When I was a kid, 10,000 lines of code was considered a decent-sized application. Now, it seems, we’re on the verge of seeing applications with 10,000 threads. Or at least, that’s what graphics chip maker Nvidia is envisioning. Nvidia recently announced the Tesla product family, which includes a chip with 128 processors and hardware support for execution of thousands of threads.
Like other Nvidia chips, Tesla is a graphics processing unit (GPU), but this new chip is not really targeting graphics applications. Instead, Nvidia is using its GPU architecture to go after a different application space: high-performance computing. High-performance computing, or HPC, refers to computationally demanding, but non-real-time applications, such as processing seismic data for oil exploration.

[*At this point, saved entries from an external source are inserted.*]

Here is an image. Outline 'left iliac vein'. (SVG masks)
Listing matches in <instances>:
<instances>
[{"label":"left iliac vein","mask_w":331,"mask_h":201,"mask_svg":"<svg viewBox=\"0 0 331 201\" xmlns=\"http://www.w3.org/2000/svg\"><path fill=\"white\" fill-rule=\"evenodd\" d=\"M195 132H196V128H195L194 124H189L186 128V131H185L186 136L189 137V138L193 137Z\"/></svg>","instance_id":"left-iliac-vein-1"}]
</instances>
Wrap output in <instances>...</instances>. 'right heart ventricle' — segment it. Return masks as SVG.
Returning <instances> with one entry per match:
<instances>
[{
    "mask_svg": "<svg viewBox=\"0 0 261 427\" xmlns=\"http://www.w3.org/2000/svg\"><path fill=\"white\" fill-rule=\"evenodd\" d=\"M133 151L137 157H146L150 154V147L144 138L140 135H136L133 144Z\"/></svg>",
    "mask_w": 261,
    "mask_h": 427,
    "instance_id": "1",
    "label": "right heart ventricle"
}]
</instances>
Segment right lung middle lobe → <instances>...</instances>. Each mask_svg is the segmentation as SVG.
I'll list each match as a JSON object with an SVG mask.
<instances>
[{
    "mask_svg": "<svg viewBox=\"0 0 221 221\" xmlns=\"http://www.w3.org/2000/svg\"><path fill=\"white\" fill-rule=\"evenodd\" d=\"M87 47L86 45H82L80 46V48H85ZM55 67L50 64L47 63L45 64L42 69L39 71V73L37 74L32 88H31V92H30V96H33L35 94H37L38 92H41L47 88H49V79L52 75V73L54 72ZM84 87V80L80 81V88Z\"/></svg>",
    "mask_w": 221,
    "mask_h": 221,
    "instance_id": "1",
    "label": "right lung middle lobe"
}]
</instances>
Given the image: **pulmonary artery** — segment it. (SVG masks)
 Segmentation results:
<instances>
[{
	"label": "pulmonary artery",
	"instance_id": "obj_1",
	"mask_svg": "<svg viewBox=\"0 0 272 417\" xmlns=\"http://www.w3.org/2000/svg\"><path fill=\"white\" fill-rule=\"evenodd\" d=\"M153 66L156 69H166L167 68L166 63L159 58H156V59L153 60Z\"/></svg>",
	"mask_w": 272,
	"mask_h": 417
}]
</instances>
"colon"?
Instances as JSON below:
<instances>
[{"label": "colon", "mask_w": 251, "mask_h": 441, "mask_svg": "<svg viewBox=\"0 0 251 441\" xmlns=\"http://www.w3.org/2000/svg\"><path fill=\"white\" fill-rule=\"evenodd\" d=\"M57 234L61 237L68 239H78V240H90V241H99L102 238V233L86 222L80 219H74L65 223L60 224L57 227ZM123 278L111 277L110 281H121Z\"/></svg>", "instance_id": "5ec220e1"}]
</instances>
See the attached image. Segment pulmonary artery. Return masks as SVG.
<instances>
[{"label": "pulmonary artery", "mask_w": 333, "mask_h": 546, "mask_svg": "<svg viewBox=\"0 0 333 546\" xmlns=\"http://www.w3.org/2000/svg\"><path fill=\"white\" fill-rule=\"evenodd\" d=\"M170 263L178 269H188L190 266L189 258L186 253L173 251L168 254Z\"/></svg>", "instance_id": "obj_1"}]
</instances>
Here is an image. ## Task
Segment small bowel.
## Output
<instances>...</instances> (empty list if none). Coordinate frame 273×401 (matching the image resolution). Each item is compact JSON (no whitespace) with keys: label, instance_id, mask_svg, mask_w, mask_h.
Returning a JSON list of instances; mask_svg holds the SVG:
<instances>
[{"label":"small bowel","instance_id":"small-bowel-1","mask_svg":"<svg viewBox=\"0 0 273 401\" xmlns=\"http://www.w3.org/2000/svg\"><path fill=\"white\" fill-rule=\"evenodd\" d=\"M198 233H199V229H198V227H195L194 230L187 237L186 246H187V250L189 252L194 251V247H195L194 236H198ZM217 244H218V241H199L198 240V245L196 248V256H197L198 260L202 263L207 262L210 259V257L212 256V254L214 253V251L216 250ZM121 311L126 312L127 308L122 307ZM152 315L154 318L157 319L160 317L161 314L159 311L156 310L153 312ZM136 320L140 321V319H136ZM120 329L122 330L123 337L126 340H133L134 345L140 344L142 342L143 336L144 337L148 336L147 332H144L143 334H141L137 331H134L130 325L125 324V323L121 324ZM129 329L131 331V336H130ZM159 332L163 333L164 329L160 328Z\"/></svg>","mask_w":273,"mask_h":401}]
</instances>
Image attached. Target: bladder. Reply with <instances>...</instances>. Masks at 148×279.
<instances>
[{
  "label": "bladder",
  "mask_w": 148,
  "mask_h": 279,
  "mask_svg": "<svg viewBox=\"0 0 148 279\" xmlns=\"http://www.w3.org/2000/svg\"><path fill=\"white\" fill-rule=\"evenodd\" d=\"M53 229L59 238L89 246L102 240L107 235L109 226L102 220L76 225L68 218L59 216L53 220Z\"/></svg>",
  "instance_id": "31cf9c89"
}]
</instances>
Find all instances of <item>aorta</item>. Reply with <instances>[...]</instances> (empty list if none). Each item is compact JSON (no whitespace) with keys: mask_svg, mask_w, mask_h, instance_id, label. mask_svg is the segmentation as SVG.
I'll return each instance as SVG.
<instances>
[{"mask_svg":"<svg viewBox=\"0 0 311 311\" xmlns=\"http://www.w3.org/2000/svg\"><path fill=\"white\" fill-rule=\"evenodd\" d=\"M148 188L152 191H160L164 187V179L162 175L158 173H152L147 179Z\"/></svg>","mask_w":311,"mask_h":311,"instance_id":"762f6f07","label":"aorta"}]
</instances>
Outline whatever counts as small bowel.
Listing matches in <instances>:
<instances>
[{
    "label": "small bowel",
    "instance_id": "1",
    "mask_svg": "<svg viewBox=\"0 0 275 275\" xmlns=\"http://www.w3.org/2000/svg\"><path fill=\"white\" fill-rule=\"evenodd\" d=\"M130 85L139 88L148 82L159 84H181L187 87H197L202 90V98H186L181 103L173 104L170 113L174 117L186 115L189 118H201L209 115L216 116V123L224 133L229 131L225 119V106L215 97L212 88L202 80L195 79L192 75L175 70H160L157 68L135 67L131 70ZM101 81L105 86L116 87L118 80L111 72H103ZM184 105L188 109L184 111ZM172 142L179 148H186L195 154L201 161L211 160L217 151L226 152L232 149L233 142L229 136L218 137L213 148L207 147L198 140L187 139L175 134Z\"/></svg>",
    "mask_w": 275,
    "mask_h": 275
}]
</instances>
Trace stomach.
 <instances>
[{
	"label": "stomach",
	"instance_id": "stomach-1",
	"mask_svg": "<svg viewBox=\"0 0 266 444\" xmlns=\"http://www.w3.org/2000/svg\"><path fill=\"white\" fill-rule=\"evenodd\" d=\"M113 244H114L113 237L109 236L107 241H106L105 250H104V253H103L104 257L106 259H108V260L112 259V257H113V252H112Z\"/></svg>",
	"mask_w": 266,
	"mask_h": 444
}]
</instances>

Nvidia isn’t the first company to get the idea of retargeting GPUs towards high-performance computing; last year, AMD introduced a similar initiative. It’s one of those times when multiple people have figured out that a technology developed for one thing (graphics) is also useful for something else (high-performance computing). But what I’m wondering is whether Nvidia’s chips will find yet another home, in embedded digital signal processing applications, where massively parallel, multi-core chips have generated significant interest but (as yet) few design wins.
Whether you think threads are a good way to increase performance or not (and some people don’t), Nvidia’s “massively threaded” approach is interesting, and clearly a huge departure from the existing programming paradigms. Chips that make such huge departures typically have huge problems getting substantial market traction. Not only is the technology unproven, it’s often introduced by a new chip company, and new chip companies have an unnerving tendency to go belly up. This has been an ongoing concern in massively parallel chips targeting DSP applications. In this respect, Nvidia has an edge: Nvidia’s GPUs are already found in many PCs; you can walk into Fry’s and buy them. This is not some unknown start-up we’re talking about.

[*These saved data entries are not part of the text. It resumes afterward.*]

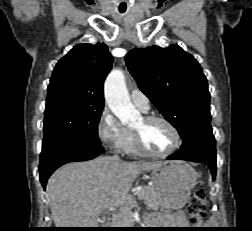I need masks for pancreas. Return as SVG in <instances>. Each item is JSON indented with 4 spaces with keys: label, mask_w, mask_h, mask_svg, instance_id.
I'll return each instance as SVG.
<instances>
[{
    "label": "pancreas",
    "mask_w": 252,
    "mask_h": 231,
    "mask_svg": "<svg viewBox=\"0 0 252 231\" xmlns=\"http://www.w3.org/2000/svg\"><path fill=\"white\" fill-rule=\"evenodd\" d=\"M138 198L144 200L150 208H157L158 201L153 186H145L139 193ZM131 221V205L128 202L122 204L121 209L114 217V224L120 228L129 226Z\"/></svg>",
    "instance_id": "1"
}]
</instances>
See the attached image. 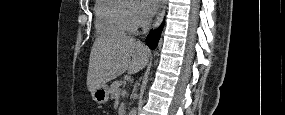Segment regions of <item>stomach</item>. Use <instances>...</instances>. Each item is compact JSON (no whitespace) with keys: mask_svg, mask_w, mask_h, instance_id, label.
<instances>
[{"mask_svg":"<svg viewBox=\"0 0 285 115\" xmlns=\"http://www.w3.org/2000/svg\"><path fill=\"white\" fill-rule=\"evenodd\" d=\"M109 87L105 84L91 92L93 100L97 104H105L109 100Z\"/></svg>","mask_w":285,"mask_h":115,"instance_id":"0dacf381","label":"stomach"}]
</instances>
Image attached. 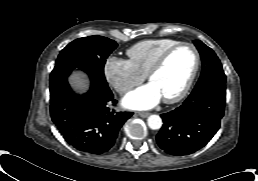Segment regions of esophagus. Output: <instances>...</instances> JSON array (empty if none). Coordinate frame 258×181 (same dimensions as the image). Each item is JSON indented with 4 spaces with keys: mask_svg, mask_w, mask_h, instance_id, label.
<instances>
[{
    "mask_svg": "<svg viewBox=\"0 0 258 181\" xmlns=\"http://www.w3.org/2000/svg\"><path fill=\"white\" fill-rule=\"evenodd\" d=\"M138 115L140 117H142V118H146V117H148L150 115V113H148V112H140V113H138Z\"/></svg>",
    "mask_w": 258,
    "mask_h": 181,
    "instance_id": "esophagus-1",
    "label": "esophagus"
}]
</instances>
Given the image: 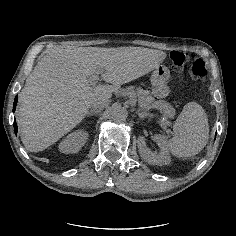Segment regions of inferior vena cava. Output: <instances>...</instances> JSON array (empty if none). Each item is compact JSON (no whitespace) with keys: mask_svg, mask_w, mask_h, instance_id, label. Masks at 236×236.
I'll use <instances>...</instances> for the list:
<instances>
[{"mask_svg":"<svg viewBox=\"0 0 236 236\" xmlns=\"http://www.w3.org/2000/svg\"><path fill=\"white\" fill-rule=\"evenodd\" d=\"M108 103H109V102H108ZM108 103H102V104H100L99 106L92 107V108H102L103 106L107 105Z\"/></svg>","mask_w":236,"mask_h":236,"instance_id":"602c4592","label":"inferior vena cava"}]
</instances>
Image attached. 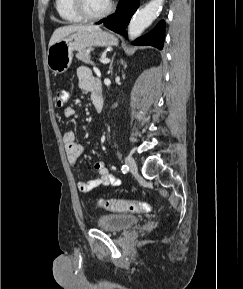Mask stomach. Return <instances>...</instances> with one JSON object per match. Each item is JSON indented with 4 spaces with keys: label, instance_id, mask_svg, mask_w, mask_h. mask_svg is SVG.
<instances>
[{
    "label": "stomach",
    "instance_id": "obj_1",
    "mask_svg": "<svg viewBox=\"0 0 243 289\" xmlns=\"http://www.w3.org/2000/svg\"><path fill=\"white\" fill-rule=\"evenodd\" d=\"M118 39L103 30H83L70 33L60 41L51 45L47 53V64L55 74L64 73L71 65L73 51H83L92 46H114Z\"/></svg>",
    "mask_w": 243,
    "mask_h": 289
}]
</instances>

But perhaps the biggest reason why massively parallel chips haven’t yet caught on in DSP applications is that they are highly complex, and engineers are leery of getting stuck with a complicated, untested development paradigm. Maybe Nvidia’s got an edge here, too.

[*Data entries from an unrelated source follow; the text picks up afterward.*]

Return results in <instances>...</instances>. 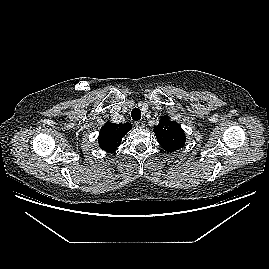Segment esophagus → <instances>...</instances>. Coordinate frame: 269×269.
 <instances>
[{"instance_id": "obj_1", "label": "esophagus", "mask_w": 269, "mask_h": 269, "mask_svg": "<svg viewBox=\"0 0 269 269\" xmlns=\"http://www.w3.org/2000/svg\"><path fill=\"white\" fill-rule=\"evenodd\" d=\"M135 126L138 128H143V127H145V123H144V121H136Z\"/></svg>"}]
</instances>
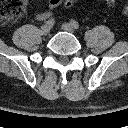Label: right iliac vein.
<instances>
[{
  "mask_svg": "<svg viewBox=\"0 0 128 128\" xmlns=\"http://www.w3.org/2000/svg\"><path fill=\"white\" fill-rule=\"evenodd\" d=\"M41 31L43 35H48L51 31V28L47 25L41 27Z\"/></svg>",
  "mask_w": 128,
  "mask_h": 128,
  "instance_id": "63e3f726",
  "label": "right iliac vein"
}]
</instances>
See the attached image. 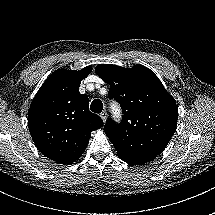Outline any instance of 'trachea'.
I'll use <instances>...</instances> for the list:
<instances>
[{
  "mask_svg": "<svg viewBox=\"0 0 215 215\" xmlns=\"http://www.w3.org/2000/svg\"><path fill=\"white\" fill-rule=\"evenodd\" d=\"M90 108L94 113H101L103 110V103L101 100L95 99L92 101Z\"/></svg>",
  "mask_w": 215,
  "mask_h": 215,
  "instance_id": "1",
  "label": "trachea"
}]
</instances>
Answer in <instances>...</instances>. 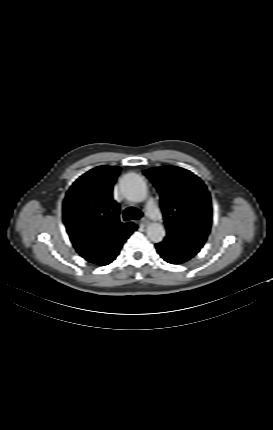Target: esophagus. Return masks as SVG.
<instances>
[{
    "mask_svg": "<svg viewBox=\"0 0 273 430\" xmlns=\"http://www.w3.org/2000/svg\"><path fill=\"white\" fill-rule=\"evenodd\" d=\"M141 224L146 227L149 224V221L146 218L141 219Z\"/></svg>",
    "mask_w": 273,
    "mask_h": 430,
    "instance_id": "obj_1",
    "label": "esophagus"
}]
</instances>
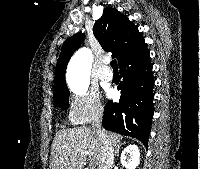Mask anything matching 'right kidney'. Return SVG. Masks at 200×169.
I'll return each mask as SVG.
<instances>
[{
    "instance_id": "obj_1",
    "label": "right kidney",
    "mask_w": 200,
    "mask_h": 169,
    "mask_svg": "<svg viewBox=\"0 0 200 169\" xmlns=\"http://www.w3.org/2000/svg\"><path fill=\"white\" fill-rule=\"evenodd\" d=\"M122 166L126 169H136L140 163V152L139 148L135 144L127 146L120 157Z\"/></svg>"
}]
</instances>
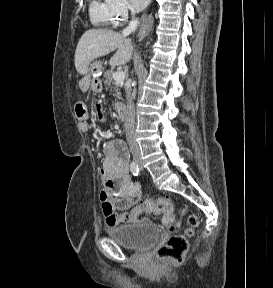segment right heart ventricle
<instances>
[{"mask_svg": "<svg viewBox=\"0 0 273 288\" xmlns=\"http://www.w3.org/2000/svg\"><path fill=\"white\" fill-rule=\"evenodd\" d=\"M90 18L95 25H116L106 0H92L90 3Z\"/></svg>", "mask_w": 273, "mask_h": 288, "instance_id": "obj_1", "label": "right heart ventricle"}]
</instances>
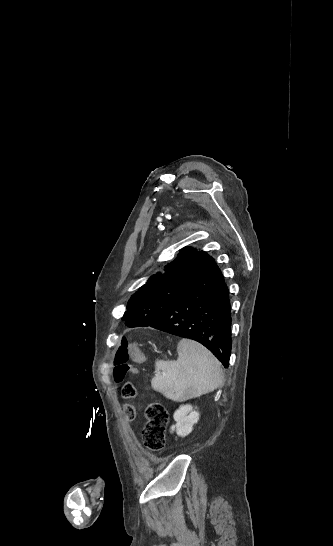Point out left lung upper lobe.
<instances>
[{
  "mask_svg": "<svg viewBox=\"0 0 333 546\" xmlns=\"http://www.w3.org/2000/svg\"><path fill=\"white\" fill-rule=\"evenodd\" d=\"M209 258L203 251L191 248L181 251L177 259L166 266L165 273L153 275L131 296L122 319L136 316L141 326L155 322L160 311L189 288Z\"/></svg>",
  "mask_w": 333,
  "mask_h": 546,
  "instance_id": "obj_1",
  "label": "left lung upper lobe"
}]
</instances>
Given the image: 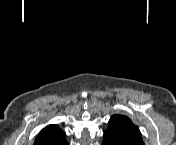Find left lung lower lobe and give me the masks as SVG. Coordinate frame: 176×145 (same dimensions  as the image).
<instances>
[{
    "label": "left lung lower lobe",
    "mask_w": 176,
    "mask_h": 145,
    "mask_svg": "<svg viewBox=\"0 0 176 145\" xmlns=\"http://www.w3.org/2000/svg\"><path fill=\"white\" fill-rule=\"evenodd\" d=\"M102 145H120V144L111 137H109L108 135H104Z\"/></svg>",
    "instance_id": "obj_1"
}]
</instances>
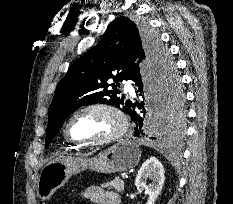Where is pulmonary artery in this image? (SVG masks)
<instances>
[{
  "mask_svg": "<svg viewBox=\"0 0 233 204\" xmlns=\"http://www.w3.org/2000/svg\"><path fill=\"white\" fill-rule=\"evenodd\" d=\"M124 88L126 91L133 92V87L131 86L130 82H125Z\"/></svg>",
  "mask_w": 233,
  "mask_h": 204,
  "instance_id": "e3ab8cb5",
  "label": "pulmonary artery"
}]
</instances>
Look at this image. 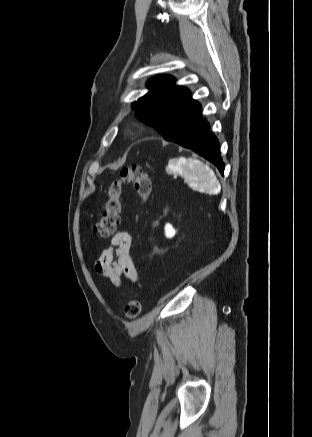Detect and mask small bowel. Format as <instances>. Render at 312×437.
<instances>
[{"label":"small bowel","mask_w":312,"mask_h":437,"mask_svg":"<svg viewBox=\"0 0 312 437\" xmlns=\"http://www.w3.org/2000/svg\"><path fill=\"white\" fill-rule=\"evenodd\" d=\"M95 271L110 278L116 285L124 276L132 282L138 281V274L131 256V235L119 231L111 239L110 246L100 254L94 265Z\"/></svg>","instance_id":"c3829d8e"}]
</instances>
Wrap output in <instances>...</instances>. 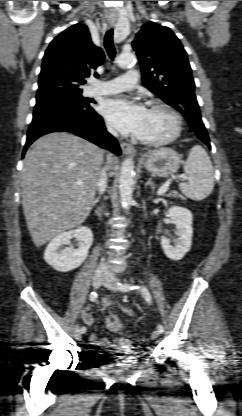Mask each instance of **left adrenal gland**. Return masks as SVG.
Instances as JSON below:
<instances>
[{"label":"left adrenal gland","instance_id":"1","mask_svg":"<svg viewBox=\"0 0 242 416\" xmlns=\"http://www.w3.org/2000/svg\"><path fill=\"white\" fill-rule=\"evenodd\" d=\"M146 186H150L151 190H152V191H154V189H155V184H154V182L152 181V177H150V178H149V180L145 183V187H146Z\"/></svg>","mask_w":242,"mask_h":416}]
</instances>
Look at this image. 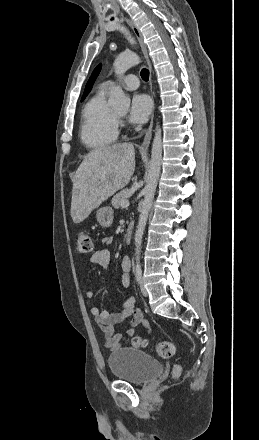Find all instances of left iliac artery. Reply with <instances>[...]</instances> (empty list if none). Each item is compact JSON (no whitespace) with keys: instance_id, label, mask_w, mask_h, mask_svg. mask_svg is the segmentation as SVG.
I'll return each mask as SVG.
<instances>
[{"instance_id":"left-iliac-artery-1","label":"left iliac artery","mask_w":259,"mask_h":440,"mask_svg":"<svg viewBox=\"0 0 259 440\" xmlns=\"http://www.w3.org/2000/svg\"><path fill=\"white\" fill-rule=\"evenodd\" d=\"M135 275H136V280L140 283L141 282V278H142V269L141 266L139 264L136 265V269H135Z\"/></svg>"}]
</instances>
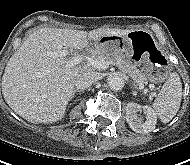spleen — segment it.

Consider this combination. A supercomputer-like chip that can be bought inexpensively at a local computer store and plunked into the PCs of thousands of under funded researchers and grad students, many of whom are willing to spend countless hours learning a complicated new development paradigm so that they can get their genomes sequenced (or whatever) and complete their PhDs in this lifetime. These researchers could constitute an army of guinea pigs for testing out the massively threaded approach. Couple this initial customer base with the growing demand in embedded signal processing applications for a proven, stable massively parallel chip technology. It could be the start of something interesting.